Si tratta di un’iniziativa promossa dal Rotaract Club Massafra in collaborazione con il Team DDI (Disabled Diver International)
Lo scopo del “No Barrier Tour”, pensato per le persone con disabilità, è dimostrare che con volontà, passione e l’ausilio di adeguate tecniche e procedure, l’impossibile diventa possibile anche in sport considerati “estremi” quale l’immersione subacquea.

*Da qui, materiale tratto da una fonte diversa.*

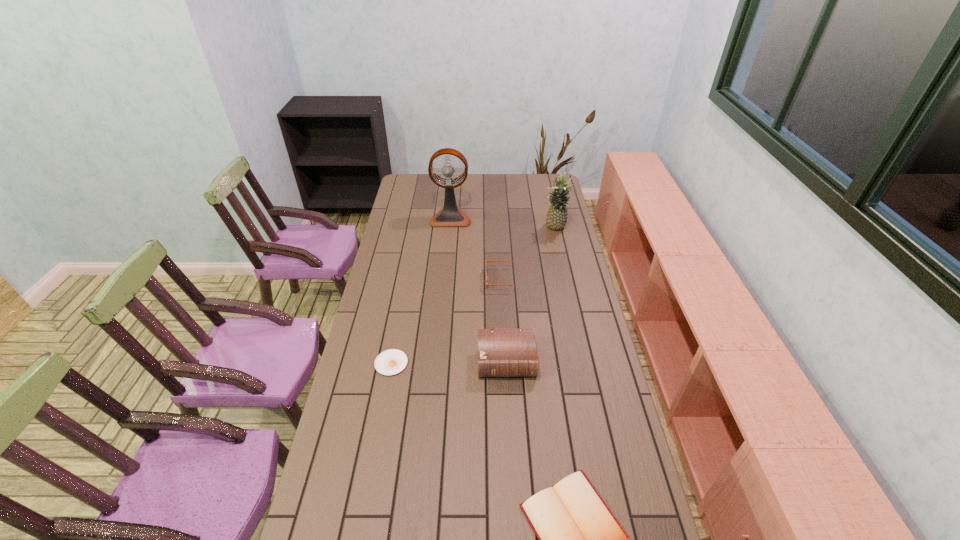 You are a GUI agent. You are given a task and a screenshot of the screen. Output one action in this format:
    pyautogui.click(x=<x>, y=<y>)
    Task: Click on the free region at the right edge of the desktop
    Image resolution: width=960 pixels, height=540 pixels.
    Given the screenshot: What is the action you would take?
    pyautogui.click(x=571, y=230)

What are the coordinates of `free space at the far left corner of the desktop` in the screenshot? It's located at (398, 194).

Where is `vacant region at the far right corner of the desktop`? vacant region at the far right corner of the desktop is located at coordinates (532, 188).

Image resolution: width=960 pixels, height=540 pixels. I want to click on vacant space that's between the fan and the pineapple, so click(x=503, y=223).

Identify the location of unoccupied area between the sunglasses and the fan. (477, 248).

Where is `free space between the leftmost object and the fan`? This screenshot has height=540, width=960. free space between the leftmost object and the fan is located at coordinates (420, 291).

Locate an element on the screen. This screenshot has width=960, height=540. empty space that is in between the farther Bible and the egg yolk is located at coordinates (449, 362).

Image resolution: width=960 pixels, height=540 pixels. I want to click on free space between the farther Bible and the pineapple, so click(x=531, y=295).

In order to click on object that is the fifth nearest to the shortest object in this screenshot , I will do `click(556, 218)`.

The width and height of the screenshot is (960, 540). In order to click on object that stands as the closest to the second shortest object in this screenshot , I will do `click(512, 352)`. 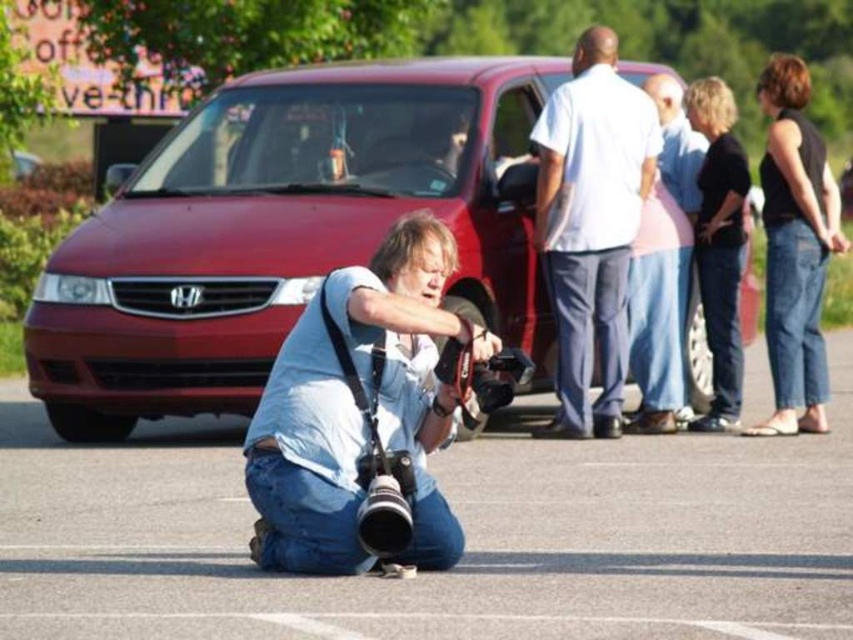 You are a photographer trying to decide whether to place a matte black camera at lower center in front of the pink cotton shirt at center. Based on their sizes, will the camera be fully visible if placed directly in front of the shirt?

The matte black camera at lower center is shorter than the pink cotton shirt at center, so placing it directly in front would still allow the camera to be fully visible since it is shorter and won

You are a photographer standing in a parking lot. You notice two people wearing shirts of different colors. The first person is wearing a pink cotton shirt at center, and the second is wearing a black cotton shirt at upper right. Which shirt is closer to you?

The pink cotton shirt at center is closer to the viewer than the black cotton shirt at upper right.

You are standing at the point marked as point (663, 268) in the image. What is the color of the shirt of the person nearest to you?

The point (663, 268) is on pink cotton shirt at center, so the nearest person to you is wearing a pink cotton shirt. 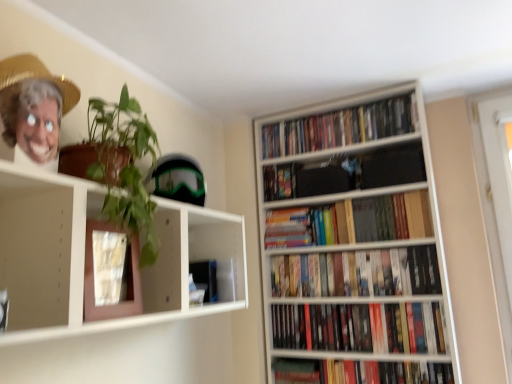 Where is `free spot above hardcover book at center, which is the fourth book in top-to-bottom order (from a real-world perspective)`? This screenshot has height=384, width=512. free spot above hardcover book at center, which is the fourth book in top-to-bottom order (from a real-world perspective) is located at coordinates (290, 208). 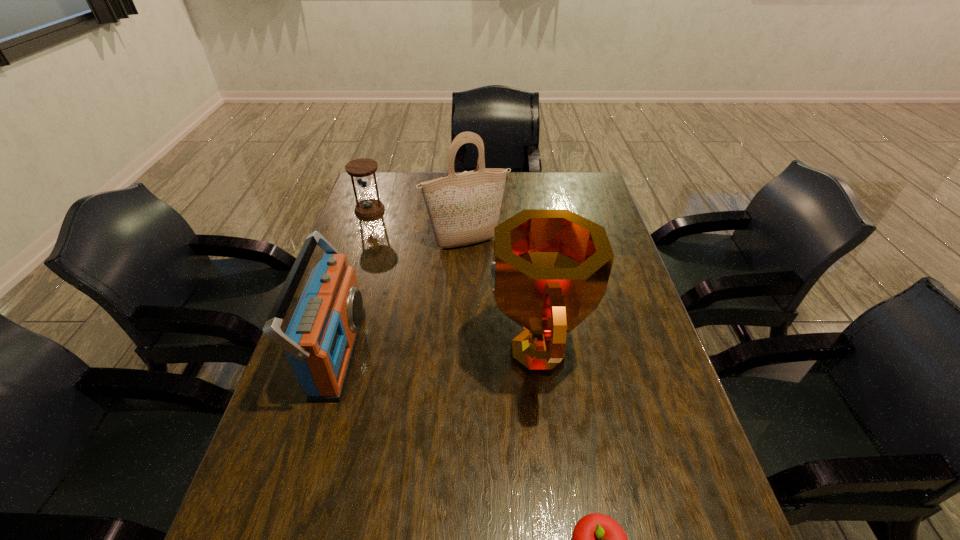 At what (x,y) coordinates should I click in order to perform the action: click on the fourth nearest object. Please return your answer as a coordinate pair (x, y). The image size is (960, 540). Looking at the image, I should click on (464, 208).

Identify the location of award. This screenshot has width=960, height=540. (550, 270).

Identify the location of radio receiver. (320, 340).

I want to click on the farthest object, so click(368, 207).

Locate an element on the screen. The width and height of the screenshot is (960, 540). the second shortest object is located at coordinates (368, 207).

I want to click on free spot located on the front of the second farthest object, so click(465, 272).

The width and height of the screenshot is (960, 540). I want to click on vacant space positioned on the side of the award with the star emblem, so click(x=347, y=352).

Where is `free space located on the side of the award with the star emblem`? free space located on the side of the award with the star emblem is located at coordinates (444, 352).

This screenshot has height=540, width=960. I want to click on vacant point located on the side of the award with the star emblem, so click(394, 352).

This screenshot has width=960, height=540. What are the coordinates of `blank area located 0.390m on the front-facing side of the radio receiver` in the screenshot? It's located at (512, 352). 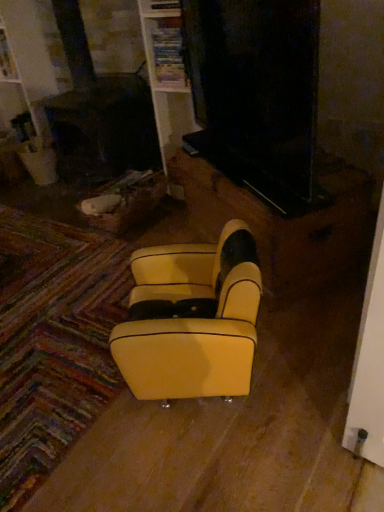 The image size is (384, 512). Describe the element at coordinates (192, 319) in the screenshot. I see `yellow leather/velvet rocking chair at center` at that location.

You are a GUI agent. You are given a task and a screenshot of the screen. Output one action in this format:
    pyautogui.click(x=<x>, y=<y>)
    Task: Click on the yellow leather/velvet rocking chair at center
    
    Given the screenshot: What is the action you would take?
    pyautogui.click(x=192, y=319)

Measure the distance between point (x=214, y=210) and camera.

Point (x=214, y=210) is 6.78 feet away from camera.

Locate an element on the screen. Image resolution: width=384 pixels, height=512 pixels. yellow leather armchair at center is located at coordinates (287, 225).

What do you see at coordinates (287, 225) in the screenshot? I see `yellow leather armchair at center` at bounding box center [287, 225].

At what (x,y) coordinates should I click in order to perform the action: click on yellow leather/velvet rocking chair at center. Please return your answer as a coordinate pair (x, y). The width and height of the screenshot is (384, 512). Looking at the image, I should click on (192, 319).

Between yellow leather armchair at center and yellow leather/velvet rocking chair at center, which one appears on the left side from the viewer's perspective?

yellow leather/velvet rocking chair at center.

Which object is further away from the camera, yellow leather armchair at center or yellow leather/velvet rocking chair at center?

yellow leather armchair at center is further from the camera.

Considering the positions of points (270, 225) and (260, 284), is point (270, 225) farther from camera compared to point (260, 284)?

Yes.

From the image's perspective, would you say yellow leather armchair at center is shown under yellow leather/velvet rocking chair at center?

Actually, yellow leather armchair at center appears above yellow leather/velvet rocking chair at center in the image.

From a real-world perspective, which object stands above the other?

yellow leather/velvet rocking chair at center.

Can you confirm if yellow leather armchair at center is thinner than yellow leather/velvet rocking chair at center?

No, yellow leather armchair at center is not thinner than yellow leather/velvet rocking chair at center.

Considering the relative sizes of yellow leather armchair at center and yellow leather/velvet rocking chair at center in the image provided, is yellow leather armchair at center taller than yellow leather/velvet rocking chair at center?

No.

Is yellow leather armchair at center smaller than yellow leather/velvet rocking chair at center?

Incorrect, yellow leather armchair at center is not smaller in size than yellow leather/velvet rocking chair at center.

Do you think yellow leather armchair at center is within yellow leather/velvet rocking chair at center, or outside of it?

yellow leather armchair at center is spatially situated outside yellow leather/velvet rocking chair at center.

Is yellow leather armchair at center not close to yellow leather/velvet rocking chair at center?

No, there isn't a large distance between yellow leather armchair at center and yellow leather/velvet rocking chair at center.

Consider the image. Is yellow leather armchair at center turned away from yellow leather/velvet rocking chair at center?

No, yellow leather armchair at center is not facing away from yellow leather/velvet rocking chair at center.

What's the angular difference between yellow leather armchair at center and yellow leather/velvet rocking chair at center's facing directions?

yellow leather armchair at center and yellow leather/velvet rocking chair at center are facing 25.9 degrees away from each other.

How much distance is there between yellow leather armchair at center and yellow leather/velvet rocking chair at center?

yellow leather armchair at center and yellow leather/velvet rocking chair at center are 17.19 inches apart.

The image size is (384, 512). I want to click on furniture behind the yellow leather/velvet rocking chair at center, so click(x=287, y=225).

Can you confirm if yellow leather/velvet rocking chair at center is positioned to the right of yellow leather armchair at center?

No, yellow leather/velvet rocking chair at center is not to the right of yellow leather armchair at center.

Does yellow leather/velvet rocking chair at center lie behind yellow leather armchair at center?

No, it is not.

Is point (201, 331) less distant than point (296, 290)?

Yes, point (201, 331) is in front of point (296, 290).

From the image's perspective, relative to yellow leather armchair at center, is yellow leather/velvet rocking chair at center above or below?

Based on their image positions, yellow leather/velvet rocking chair at center is located beneath yellow leather armchair at center.

From the picture: From a real-world perspective, is yellow leather/velvet rocking chair at center located higher than yellow leather armchair at center?

Yes, from a real-world perspective, yellow leather/velvet rocking chair at center is above yellow leather armchair at center.

Is yellow leather/velvet rocking chair at center thinner than yellow leather armchair at center?

Yes, yellow leather/velvet rocking chair at center is thinner than yellow leather armchair at center.

Is yellow leather/velvet rocking chair at center taller or shorter than yellow leather armchair at center?

In the image, yellow leather/velvet rocking chair at center appears to be taller than yellow leather armchair at center.

Is yellow leather/velvet rocking chair at center bigger than yellow leather armchair at center?

Incorrect, yellow leather/velvet rocking chair at center is not larger than yellow leather armchair at center.

Is yellow leather/velvet rocking chair at center not inside yellow leather armchair at center?

Yes.

Can you see yellow leather/velvet rocking chair at center touching yellow leather armchair at center?

No, yellow leather/velvet rocking chair at center is not making contact with yellow leather armchair at center.

Is yellow leather armchair at center at the back of yellow leather/velvet rocking chair at center?

No, yellow leather/velvet rocking chair at center is not facing the opposite direction of yellow leather armchair at center.

How many degrees apart are the facing directions of yellow leather/velvet rocking chair at center and yellow leather armchair at center?

The facing directions of yellow leather/velvet rocking chair at center and yellow leather armchair at center are 25.9 degrees apart.

How much distance is there between yellow leather/velvet rocking chair at center and yellow leather armchair at center?

They are 17.19 inches apart.

What are the coordinates of `rocking chair lying in front of the yellow leather armchair at center` in the screenshot? It's located at (192, 319).

Locate an element on the screen. This screenshot has height=512, width=384. furniture to the right of yellow leather/velvet rocking chair at center is located at coordinates (287, 225).

Where is `furniture lying above the yellow leather/velvet rocking chair at center (from the image's perspective)`? This screenshot has width=384, height=512. furniture lying above the yellow leather/velvet rocking chair at center (from the image's perspective) is located at coordinates (287, 225). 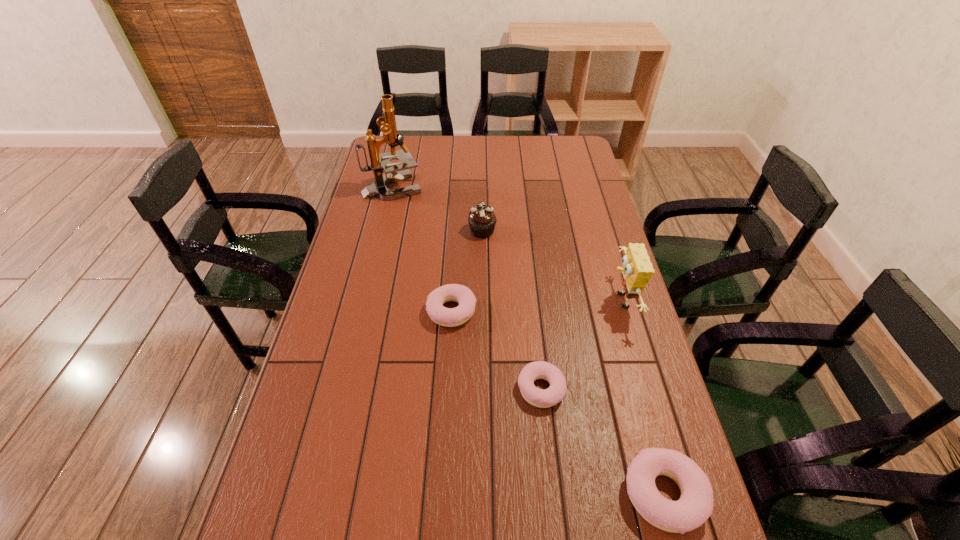 Locate an element on the screen. This screenshot has width=960, height=540. the second shortest object is located at coordinates (449, 317).

Find the location of a particular element. the farthest doughnut is located at coordinates (449, 317).

Locate an element on the screen. This screenshot has height=540, width=960. the fifth farthest object is located at coordinates (551, 396).

I want to click on the second doughnut from right to left, so click(551, 396).

At what (x,y) coordinates should I click in order to perform the action: click on the rightmost doughnut. Please return your answer as a coordinate pair (x, y). Looking at the image, I should click on (695, 506).

Locate an element on the screen. the nearest doughnut is located at coordinates (695, 506).

You are a GUI agent. You are given a task and a screenshot of the screen. Output one action in this format:
    pyautogui.click(x=<x>, y=<y>)
    Task: Click on the leftmost object
    The height and width of the screenshot is (540, 960).
    Given the screenshot: What is the action you would take?
    pyautogui.click(x=378, y=162)

Where is `the farthest object`? This screenshot has height=540, width=960. the farthest object is located at coordinates coord(378,162).

Identify the location of the second tallest object. Image resolution: width=960 pixels, height=540 pixels. (637, 270).

Locate an element on the screen. This screenshot has height=540, width=960. the second farthest object is located at coordinates (482, 220). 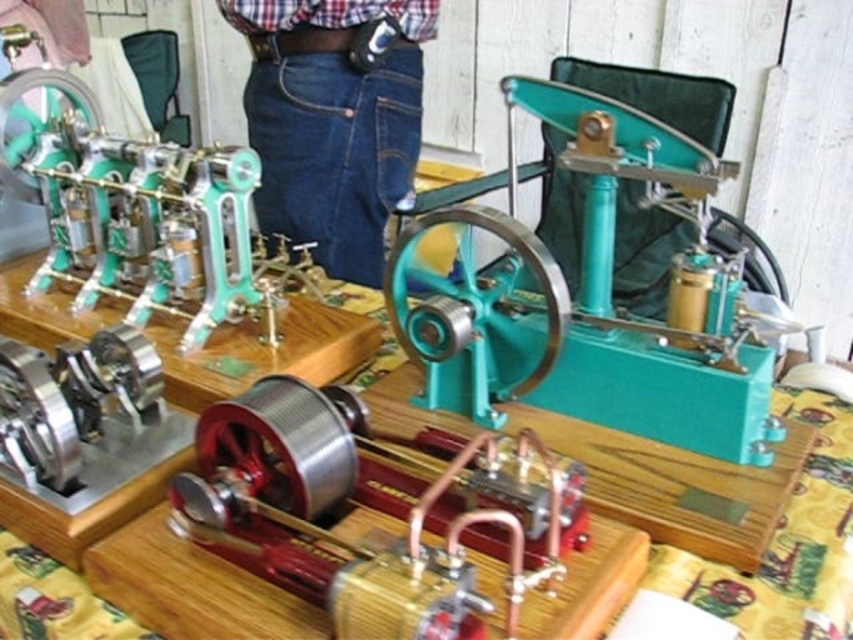 Question: Which object appears closest to the camera in this image?

Choices:
 (A) plaid cotton shirt at upper center
 (B) denim jeans at center

Answer: (A)

Question: Which point is farther to the camera?

Choices:
 (A) (426, 17)
 (B) (401, 81)

Answer: (A)

Question: Does denim jeans at center lie behind plaid cotton shirt at upper center?

Choices:
 (A) no
 (B) yes

Answer: (B)

Question: Observing the image, what is the correct spatial positioning of denim jeans at center in reference to plaid cotton shirt at upper center?

Choices:
 (A) left
 (B) right

Answer: (B)

Question: Is denim jeans at center further to the viewer compared to plaid cotton shirt at upper center?

Choices:
 (A) yes
 (B) no

Answer: (A) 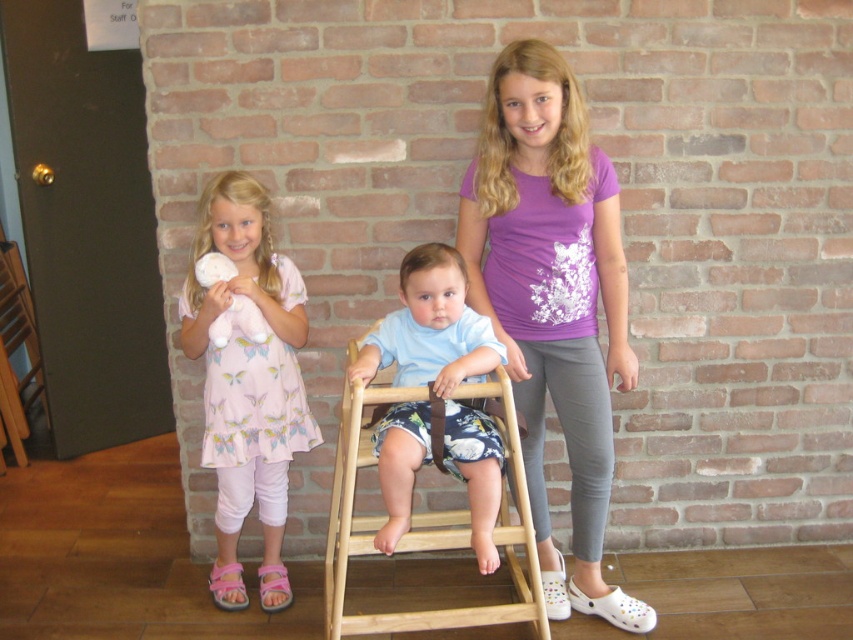 You are a photographer setting up for a group photo. You have to decide whether the pink fabric dress at left and the white plush toy at left will fit within the camera frame if positioned side by side. Based on their widths, can they both fit without overlapping?

The pink fabric dress at left might be wider than the white plush toy at left, so there is a possibility they won

You are a photographer setting up a shot of the children. The pink fabric dress at left and the white plush toy at left are both in the frame. Which object is positioned closer to the camera?

The pink fabric dress at left is closer to the viewer than the white plush toy at left, so the pink fabric dress at left is closer to the camera.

Utilizzando l’attrezzatura da sub, i partecipanti all’iniziativa hanno imparato le tecniche di respirazione mediante le bombole d’ossigeno per poi cimentarsi, con l’ausilio del personale DDI, nelle immersioni.

A rendere possibile l’esperienza in acqua, lo staff DDI composto da Emanuele Ricciardi, Mikha’el Schirano, Gianni Botta e Carlo Tosi, coadiuvato dai volontari delle ASD Blue Dive e Dive Reporter.

Terminata la prova subacquea, il presidente del Rotaract Club Massafra Gianluca Bucolo ed il presidente del Team DDI Emanuele Ricciardi, hanno consegnato l’attestato di partecipazione a tutti i ragazzi che hanno preso parte all’evento dimostrativo.

L’Evento “No Barrier Tour” rientra nel progetto “Subacquea e Disabilità: una passione per tutti“, nato dalla collaborazione di DDI Italy e Dan Europe. Finanziato dalla Fondazione Decathlon, il progetto mira dare la massima diffusione dell’attività subacquea su tutto il territorio nazionale.

Ha impreziosito l’evento la partecipazione di un ospite d’onore: Gabriele Tavolaro, il tredicenne tarantino entrato in contatto con la DDI proprio in occasione di un evento del progetto “No Barrier Tour“. La scorsa estate Gabriele ha conseguito il brevetto DDI Scuba Diver, dimostrando che con dedizione e tenacia si possono conseguire traguardi importanti.

Lo sport, quindi, anche in questa occasione favorisce l’inclusione e l’abbattimento delle diversità. I partecipanti hanno avuto la possibilità di misurarsi con i propri limiti e di acquisire più consapevolezza di loro stessi.

Trascorrendo una giornata all’insegna dell’entusiasmo e dell’armonia, i ragazzi hanno avito la dimostrazione concreta che le barriere esistono solo nella mente. La testimonianza di Gabriele Tavolaro è stata la conferma che i limiti esistono solo per essere superati.